I agree with Rebecca on at least two major points in "Waiting for Superman." First of all, too many people think that the answer to troubled public schools is to be found in charter schools. I have looked at recent statistics regarding charter schools, and the truth is that students in charter schools usually perform no better on standardized tests than do children in public schools. As a matter of fact, charter school students often perform worse on standardized tests. Of course, standardized tests certainly should not be the only, or even the major factor in determining what a student has learned.
The most recent trend has been to tie these standardized test scores to teacher pays or evaluations, which will lead to a multitude of problems. For example, what if a child was sick on the day that a major evaluative test was given? The results are probably going to give a distorted picture of what that child has or has not learned. What implications does this have for the teacher? Does this mean that the teacher has not taught properly?

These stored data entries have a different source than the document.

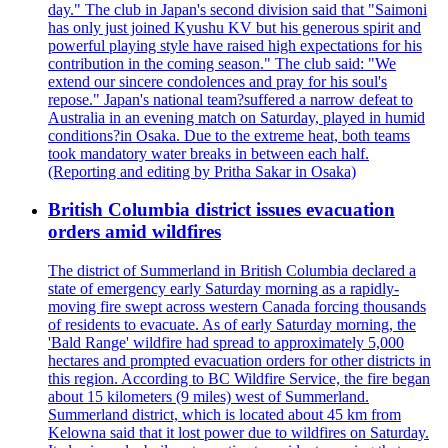
day." The club in Japan's second division said that "Saimoni
has only just joined Kyushu KV but his generous spirit and
powerful playing style have raised high expectations for his
contribution in the coming season." The club said: "We
extend our sincere condolences and pray for his soul's
repose." Japan's national team?suffered a narrow defeat to
Australia in an evening match on Saturday, played in humid
conditions?in Osaka. Due to the extreme heat, both teams
took mandatory water breaks in between each half.
(Reporting and editing by Pritha Sakar in Osaka)
British Columbia district issues evacuation
orders amid wildfires
The district of Summerland in British Columbia declared a
state of emergency early Saturday morning as a rapidly-
moving fire swept across western Canada forcing thousands
of residents to evacuate. As of early Saturday morning, the
'Bald Range' wildfire had spread to approximately 5,000
hectares and prompted evacuation orders for other districts in
this region. According to BC Wildfire Service, the fire began
about 15 kilometers (9 miles) west of Summerland.
Summerland district, which is located about 45 km from
Kelowna said that it lost power due to wildfires on Saturday.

Unfortunately, much of the public is taken in by these ideas--the film ,Waiting for Superman , was one of the biggest pieces of propaganda that I have ever seen. It gets the viewer involved in the lives of the children being shadowed by the filmmaker, breaking the viewers' hearts when most of them are not chosen for a seat in a charter school. The conclusion, of course, is that this could all be avoided if those greedy teachers did not have unions and contracts. Although Karp tries to set the public straight in his speech by giving them the real story, I am not sure anybody is listening.